Exercise instructions: Copy the entire listing exactly.

Given entries:
########
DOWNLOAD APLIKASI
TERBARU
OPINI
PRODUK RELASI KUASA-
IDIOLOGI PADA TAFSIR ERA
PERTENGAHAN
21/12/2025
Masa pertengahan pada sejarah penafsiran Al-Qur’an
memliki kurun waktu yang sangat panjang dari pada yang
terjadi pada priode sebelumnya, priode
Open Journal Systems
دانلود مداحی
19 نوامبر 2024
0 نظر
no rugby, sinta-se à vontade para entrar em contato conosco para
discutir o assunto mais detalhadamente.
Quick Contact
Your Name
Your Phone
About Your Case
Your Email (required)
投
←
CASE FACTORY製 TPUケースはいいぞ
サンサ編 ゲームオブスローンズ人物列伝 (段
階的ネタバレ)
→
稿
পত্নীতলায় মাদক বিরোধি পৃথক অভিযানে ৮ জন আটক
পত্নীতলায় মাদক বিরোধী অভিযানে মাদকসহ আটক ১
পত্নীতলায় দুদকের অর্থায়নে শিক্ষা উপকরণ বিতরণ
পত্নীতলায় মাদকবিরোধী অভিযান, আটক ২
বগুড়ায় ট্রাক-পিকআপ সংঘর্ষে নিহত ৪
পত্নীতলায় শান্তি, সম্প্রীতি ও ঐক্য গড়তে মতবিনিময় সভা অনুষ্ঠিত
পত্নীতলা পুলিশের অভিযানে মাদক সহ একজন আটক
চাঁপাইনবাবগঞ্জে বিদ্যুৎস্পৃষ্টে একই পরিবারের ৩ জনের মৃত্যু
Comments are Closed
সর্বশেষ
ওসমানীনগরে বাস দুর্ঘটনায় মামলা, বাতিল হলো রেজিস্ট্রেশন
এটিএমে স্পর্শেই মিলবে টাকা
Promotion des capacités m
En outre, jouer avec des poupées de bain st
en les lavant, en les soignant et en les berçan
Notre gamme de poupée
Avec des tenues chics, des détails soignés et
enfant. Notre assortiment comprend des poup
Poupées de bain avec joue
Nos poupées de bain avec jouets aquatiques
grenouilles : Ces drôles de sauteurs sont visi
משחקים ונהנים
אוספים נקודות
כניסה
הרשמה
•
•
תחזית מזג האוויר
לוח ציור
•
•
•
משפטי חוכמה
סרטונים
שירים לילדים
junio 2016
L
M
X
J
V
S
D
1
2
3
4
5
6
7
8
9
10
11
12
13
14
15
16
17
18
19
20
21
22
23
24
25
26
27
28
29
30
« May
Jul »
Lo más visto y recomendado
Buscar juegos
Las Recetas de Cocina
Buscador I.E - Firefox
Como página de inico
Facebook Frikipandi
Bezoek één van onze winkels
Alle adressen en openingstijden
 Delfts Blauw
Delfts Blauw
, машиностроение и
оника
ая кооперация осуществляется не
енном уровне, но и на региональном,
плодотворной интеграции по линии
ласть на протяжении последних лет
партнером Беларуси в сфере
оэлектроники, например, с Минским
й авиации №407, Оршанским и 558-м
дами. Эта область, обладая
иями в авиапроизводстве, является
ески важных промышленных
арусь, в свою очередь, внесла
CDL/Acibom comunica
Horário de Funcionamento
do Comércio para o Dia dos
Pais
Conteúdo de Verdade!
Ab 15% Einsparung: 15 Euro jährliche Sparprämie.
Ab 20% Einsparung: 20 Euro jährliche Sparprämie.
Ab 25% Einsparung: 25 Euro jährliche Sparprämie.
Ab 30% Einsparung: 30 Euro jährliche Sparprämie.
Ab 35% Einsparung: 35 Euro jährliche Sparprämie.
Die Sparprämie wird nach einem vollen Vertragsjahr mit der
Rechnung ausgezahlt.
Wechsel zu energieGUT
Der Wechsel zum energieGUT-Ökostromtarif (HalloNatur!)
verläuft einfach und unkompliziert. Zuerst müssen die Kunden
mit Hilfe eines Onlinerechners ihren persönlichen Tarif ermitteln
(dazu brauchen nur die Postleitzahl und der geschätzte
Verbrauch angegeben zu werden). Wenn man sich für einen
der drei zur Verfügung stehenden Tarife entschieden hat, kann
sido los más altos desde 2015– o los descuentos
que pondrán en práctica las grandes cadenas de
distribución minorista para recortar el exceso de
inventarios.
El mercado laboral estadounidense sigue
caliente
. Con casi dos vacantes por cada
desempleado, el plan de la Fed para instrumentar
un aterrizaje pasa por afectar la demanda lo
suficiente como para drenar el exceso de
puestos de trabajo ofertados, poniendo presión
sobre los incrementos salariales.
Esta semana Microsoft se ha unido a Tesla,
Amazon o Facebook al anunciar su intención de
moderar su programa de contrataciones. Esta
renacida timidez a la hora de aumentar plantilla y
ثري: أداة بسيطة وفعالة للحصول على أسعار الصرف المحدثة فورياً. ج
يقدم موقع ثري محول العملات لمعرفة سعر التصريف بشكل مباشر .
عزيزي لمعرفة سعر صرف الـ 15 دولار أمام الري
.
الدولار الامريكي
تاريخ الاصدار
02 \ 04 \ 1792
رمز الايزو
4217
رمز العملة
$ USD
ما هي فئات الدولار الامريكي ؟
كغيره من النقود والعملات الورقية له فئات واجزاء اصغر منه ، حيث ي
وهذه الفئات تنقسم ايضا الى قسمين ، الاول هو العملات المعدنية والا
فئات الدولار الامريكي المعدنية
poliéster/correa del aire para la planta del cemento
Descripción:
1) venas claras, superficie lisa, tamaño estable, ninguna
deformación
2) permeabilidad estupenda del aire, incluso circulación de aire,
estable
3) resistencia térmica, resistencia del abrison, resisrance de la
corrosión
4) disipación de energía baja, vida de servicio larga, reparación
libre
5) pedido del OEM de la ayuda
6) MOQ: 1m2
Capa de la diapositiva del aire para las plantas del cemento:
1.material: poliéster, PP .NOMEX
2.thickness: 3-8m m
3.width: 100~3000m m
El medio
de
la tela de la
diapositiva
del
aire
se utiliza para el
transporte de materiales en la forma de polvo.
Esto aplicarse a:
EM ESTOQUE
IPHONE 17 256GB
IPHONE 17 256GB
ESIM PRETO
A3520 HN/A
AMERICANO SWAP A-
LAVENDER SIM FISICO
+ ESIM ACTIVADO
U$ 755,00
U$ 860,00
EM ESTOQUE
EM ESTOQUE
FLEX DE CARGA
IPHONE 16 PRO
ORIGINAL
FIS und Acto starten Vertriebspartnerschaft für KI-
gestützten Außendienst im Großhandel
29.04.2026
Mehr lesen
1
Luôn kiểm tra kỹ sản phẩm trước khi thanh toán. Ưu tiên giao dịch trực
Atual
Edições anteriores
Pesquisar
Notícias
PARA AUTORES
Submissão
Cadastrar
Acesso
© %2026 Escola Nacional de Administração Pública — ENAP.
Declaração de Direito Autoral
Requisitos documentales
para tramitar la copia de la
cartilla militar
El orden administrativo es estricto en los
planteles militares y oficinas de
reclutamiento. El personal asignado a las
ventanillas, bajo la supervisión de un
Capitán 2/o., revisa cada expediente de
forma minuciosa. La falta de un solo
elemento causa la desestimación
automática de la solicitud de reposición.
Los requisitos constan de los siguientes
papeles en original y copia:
########
Task answer:
DOWNLOAD APLIKASI
TERBARU
OPINI
PRODUK RELASI KUASA-
IDIOLOGI PADA TAFSIR ERA
PERTENGAHAN
21/12/2025
Masa pertengahan pada sejarah penafsiran Al-Qur’an
memliki kurun waktu yang sangat panjang dari pada yang
terjadi pada priode sebelumnya, priode
Open Journal Systems
دانلود مداحی
19 نوامبر 2024
0 نظر
no rugby, sinta-se à vontade para entrar em contato conosco para
discutir o assunto mais detalhadamente.
Quick Contact
Your Name
Your Phone
About Your Case
Your Email (required)
投
←
CASE FACTORY製 TPUケースはいいぞ
サンサ編 ゲームオブスローンズ人物列伝 (段
階的ネタバレ)
→
稿
পত্নীতলায় মাদক বিরোধি পৃথক অভিযানে ৮ জন আটক
পত্নীতলায় মাদক বিরোধী অভিযানে মাদকসহ আটক ১
পত্নীতলায় দুদকের অর্থায়নে শিক্ষা উপকরণ বিতরণ
পত্নীতলায় মাদকবিরোধী অভিযান, আটক ২
বগুড়ায় ট্রাক-পিকআপ সংঘর্ষে নিহত ৪
পত্নীতলায় শান্তি, সম্প্রীতি ও ঐক্য গড়তে মতবিনিময় সভা অনুষ্ঠিত
পত্নীতলা পুলিশের অভিযানে মাদক সহ একজন আটক
চাঁপাইনবাবগঞ্জে বিদ্যুৎস্পৃষ্টে একই পরিবারের ৩ জনের মৃত্যু
Comments are Closed
সর্বশেষ
ওসমানীনগরে বাস দুর্ঘটনায় মামলা, বাতিল হলো রেজিস্ট্রেশন
এটিএমে স্পর্শেই মিলবে টাকা
Promotion des capacités m
En outre, jouer avec des poupées de bain st
en les lavant, en les soignant et en les berçan
Notre gamme de poupée
Avec des tenues chics, des détails soignés et
enfant. Notre assortiment comprend des poup
Poupées de bain avec joue
Nos poupées de bain avec jouets aquatiques
grenouilles : Ces drôles de sauteurs sont visi
משחקים ונהנים
אוספים נקודות
כניסה
הרשמה
•
•
תחזית מזג האוויר
לוח ציור
•
•
•
משפטי חוכמה
סרטונים
שירים לילדים
junio 2016
L
M
X
J
V
S
D
1
2
3
4
5
6
7
8
9
10
11
12
13
14
15
16
17
18
19
20
21
22
23
24
25
26
27
28
29
30
« May
Jul »
Lo más visto y recomendado
Buscar juegos
Las Recetas de Cocina
Buscador I.E - Firefox
Como página de inico
Facebook Frikipandi
Bezoek één van onze winkels
Alle adressen en openingstijden
 Delfts Blauw
Delfts Blauw
, машиностроение и
оника
ая кооперация осуществляется не
енном уровне, но и на региональном,
плодотворной интеграции по линии
ласть на протяжении последних лет
партнером Беларуси в сфере
оэлектроники, например, с Минским
й авиации №407, Оршанским и 558-м
дами. Эта область, обладая
иями в авиапроизводстве, является
ески важных промышленных
арусь, в свою очередь, внесла
CDL/Acibom comunica
Horário de Funcionamento
do Comércio para o Dia dos
Pais
Conteúdo de Verdade!
Ab 15% Einsparung: 15 Euro jährliche Sparprämie.
Ab 20% Einsparung: 20 Euro jährliche Sparprämie.
Ab 25% Einsparung: 25 Euro jährliche Sparprämie.
Ab 30% Einsparung: 30 Euro jährliche Sparprämie.
Ab 35% Einsparung: 35 Euro jährliche Sparprämie.
Die Sparprämie wird nach einem vollen Vertragsjahr mit der
Rechnung ausgezahlt.
Wechsel zu energieGUT
Der Wechsel zum energieGUT-Ökostromtarif (HalloNatur!)
verläuft einfach und unkompliziert. Zuerst müssen die Kunden
mit Hilfe eines Onlinerechners ihren persönlichen Tarif ermitteln
(dazu brauchen nur die Postleitzahl und der geschätzte
Verbrauch angegeben zu werden). Wenn man sich für einen
der drei zur Verfügung stehenden Tarife entschieden hat, kann
sido los más altos desde 2015– o los descuentos
que pondrán en práctica las grandes cadenas de
distribución minorista para recortar el exceso de
inventarios.
El mercado laboral estadounidense sigue
caliente
. Con casi dos vacantes por cada
desempleado, el plan de la Fed para instrumentar
un aterrizaje pasa por afectar la demanda lo
suficiente como para drenar el exceso de
puestos de trabajo ofertados, poniendo presión
sobre los incrementos salariales.
Esta semana Microsoft se ha unido a Tesla,
Amazon o Facebook al anunciar su intención de
moderar su programa de contrataciones. Esta
renacida timidez a la hora de aumentar plantilla y
ثري: أداة بسيطة وفعالة للحصول على أسعار الصرف المحدثة فورياً. ج
يقدم موقع ثري محول العملات لمعرفة سعر التصريف بشكل مباشر .
عزيزي لمعرفة سعر صرف الـ 15 دولار أمام الري
.
الدولار الامريكي
تاريخ الاصدار
02 \ 04 \ 1792
رمز الايزو
4217
رمز العملة
$ USD
ما هي فئات الدولار الامريكي ؟
كغيره من النقود والعملات الورقية له فئات واجزاء اصغر منه ، حيث ي
وهذه الفئات تنقسم ايضا الى قسمين ، الاول هو العملات المعدنية والا
فئات الدولار الامريكي المعدنية
poliéster/correa del aire para la planta del cemento
Descripción:
1) venas claras, superficie lisa, tamaño estable, ninguna
deformación
2) permeabilidad estupenda del aire, incluso circulación de aire,
estable
3) resistencia térmica, resistencia del abrison, resisrance de la
corrosión
4) disipación de energía baja, vida de servicio larga, reparación
libre
5) pedido del OEM de la ayuda
6) MOQ: 1m2
Capa de la diapositiva del aire para las plantas del cemento:
1.material: poliéster, PP .NOMEX
2.thickness: 3-8m m
3.width: 100~3000m m
El medio
de
la tela de la
diapositiva
del
aire
se utiliza para el
transporte de materiales en la forma de polvo.
Esto aplicarse a:
EM ESTOQUE
IPHONE 17 256GB
IPHONE 17 256GB
ESIM PRETO
A3520 HN/A
AMERICANO SWAP A-
LAVENDER SIM FISICO
+ ESIM ACTIVADO
U$ 755,00
U$ 860,00
EM ESTOQUE
EM ESTOQUE
FLEX DE CARGA
IPHONE 16 PRO
ORIGINAL
FIS und Acto starten Vertriebspartnerschaft für KI-
gestützten Außendienst im Großhandel
29.04.2026
Mehr lesen
1
Luôn kiểm tra kỹ sản phẩm trước khi thanh toán. Ưu tiên giao dịch trực
Atual
Edições anteriores
Pesquisar
Notícias
PARA AUTORES
Submissão
Cadastrar
Acesso
© %2026 Escola Nacional de Administração Pública — ENAP.
Declaração de Direito Autoral
Requisitos documentales
para tramitar la copia de la
cartilla militar
El orden administrativo es estricto en los
planteles militares y oficinas de
reclutamiento. El personal asignado a las
ventanillas, bajo la supervisión de un
Capitán 2/o., revisa cada expediente de
forma minuciosa. La falta de un solo
elemento causa la desestimación
automática de la solicitud de reposición.
Los requisitos constan de los siguientes
papeles en original y copia:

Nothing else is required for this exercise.